Akademisyen kimliğimin yanı sıra resim yapıyor ve şiir yazıyorum. Yıllar önce kendi yetiştirdiğim sanatçı öğrencilerim için yaptığım küratörlük çalışmaları zamanla yerini usta isimlere bırakmaya başladı. DG Art Project’in kurucusu Dursun Gündoğdu ile tanışıklığımız çok uzun yıllara dayanır. Kendisiyle bundan önce de çok güzel işler yaptık. Kojo’yu Londra’da temsil eden JD Malat Galeri ile yapılan uzun soluklu görüşmeler neticesinde bu serginin temelleri atıldı. Tüm dünyanın tanıdığı bu sanatçıyı İstanbul’da ağırlama fikri ise heyecan vericiydi. Eserlerinde ilk dikkatimi çeken renklerin canlı ve parlaklığı ile kullanılan aksesuarlar, çiçekler ve figürlerin bir bütünlük içinde yan yana dizilimleri oldu. Eserlerinin tümünde bir bütünlük var.  Sanki tüm eserler birbirinin devamı, bir hikâyenin resmedilmiş hâli gibi. Hazırladığımız sergi kataloğu, kaleme aldığım küratör yazısı ve Kojo’ya özel yazdığım şiirlerde de bu hikâye tamamlandı.

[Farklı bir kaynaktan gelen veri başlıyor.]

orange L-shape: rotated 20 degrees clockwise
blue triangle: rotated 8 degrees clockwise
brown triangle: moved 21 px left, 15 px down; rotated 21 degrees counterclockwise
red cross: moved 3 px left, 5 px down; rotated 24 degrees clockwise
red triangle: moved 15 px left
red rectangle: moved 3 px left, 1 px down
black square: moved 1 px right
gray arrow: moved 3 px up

Sergide hangi tekniklerden yapılmış toplam kaç eser yer alıyor? Seçki yaparken öne çıkardığınız kavram var mıydı?

Sergide 12 eseri var. Tüm eserler tuval üzeri akrilik.  Renklerin canlı ve parlaklığı ile kullanılan aksesuarlar, çiçekler ve figürlerin bir bütünlük içinde. Aslında figürler her ne kadar durağan görünse de aslında bir hareket, ritim ve coşku var eserlerde. Çalışmalarında, Afrika’nın sosyal ve coğrafi dokusunu figüratif yollarla anlatan Marfo, doğup büyüdüğü coğrafyada önemli bir yer tutan anaerkil düzenin getirisi olarak kadın figürlerine eserlerinde sıklıkla yer veriyor. Multidisipliner bir sanatçı olan Marfo, kültürlere olan tutkusundan dolayı da evrensel miras temalarını araştıran bir tarz geliştirmiştir. Eserleri ile hem Akan ikonografisine hem de Avrupa saray resimlerine gönderme yapıyor ve bunları çağdaş tekniklerle birleştiriyor.

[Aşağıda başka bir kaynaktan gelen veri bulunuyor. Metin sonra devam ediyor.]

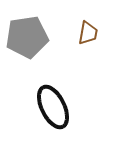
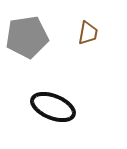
black ellipse: rotated 42 degrees counterclockwise
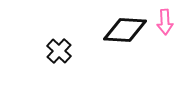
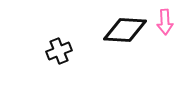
black cross: rotated 25 degrees clockwise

 Sanatçı Kojo Marfo’nun eserleri Türkiye’de ilk kez görülüyor, nasıl hissediyorsunuz?

 “Eserlerim bir umut denemesidir. Kırgınlıklar ve acıya rağmen yaşam devam etmekte ve umut, güzellik ve direniş var olmakta” diyor Marfo. Herkes bu umut dünyasını mutlaka görmeli ve onu yakından tanımalı. Kojo’nun eserleri sıra dışı figürlere sahip; aile bağlarına duygusallığa yer verirken ayrıca düşündürüyor. Herkes kendi dünyasından mutlaka bir şeyler bulacaktır onun eserlerinde.

Marfo’nun eserlerinde sizi etkileyen yanı ne oldu? Eserlerini nasıl tanımlarsınız?

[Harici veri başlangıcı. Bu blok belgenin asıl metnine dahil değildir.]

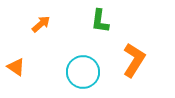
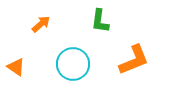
orange L-shape: rotated 36 degrees clockwise
cyan circle: moved 10 px left, 8 px up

Figürlerin ten renklerinin siyah-beyaz oluşu çok dikkatimi çekmişti. Hikâyesini yakından dinledikten sonra ve onunla ilgili her kaynağı okuduktan sonra anladım nedenini. Beni en çok etkileyen kısım da bu oldu sonrasında. Kojo’nun vitiligo hastalığı olan yakın bir arkadaşı varmış. Aslında onu resmetmekle başlamış ilk, sonra bu etkiyi tüm resimlerine yansıtmaya başlamış.

Umut Denemesi sergisini 11 Mart tarihine dek DG Art Galeri'de ziyaret edebilirsiniz.